──────── Excerpted records
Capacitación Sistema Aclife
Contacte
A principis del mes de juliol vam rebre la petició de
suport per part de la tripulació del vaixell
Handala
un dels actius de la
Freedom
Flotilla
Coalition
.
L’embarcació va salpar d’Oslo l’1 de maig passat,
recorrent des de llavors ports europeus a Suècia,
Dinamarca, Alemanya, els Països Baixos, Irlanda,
────────────────
──────── Excerpted records
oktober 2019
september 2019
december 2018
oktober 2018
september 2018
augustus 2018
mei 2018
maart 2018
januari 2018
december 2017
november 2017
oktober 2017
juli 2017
────────────────
Task directions -> Give back, unchanged, the run of lines in the listing above that begins at the line containing "Capacitación Sistema Aclife" and ends at the line containing "Dinamarca, Alemanya, els", both included.

Output below ->
Capacitación Sistema Aclife
Contacte
A principis del mes de juliol vam rebre la petició de
suport per part de la tripulació del vaixell
Handala
un dels actius de la
Freedom
Flotilla
Coalition
.
L’embarcació va salpar d’Oslo l’1 de maig passat,
recorrent des de llavors ports europeus a Suècia,
Dinamarca, Alemanya, els Països Baixos, Irlanda,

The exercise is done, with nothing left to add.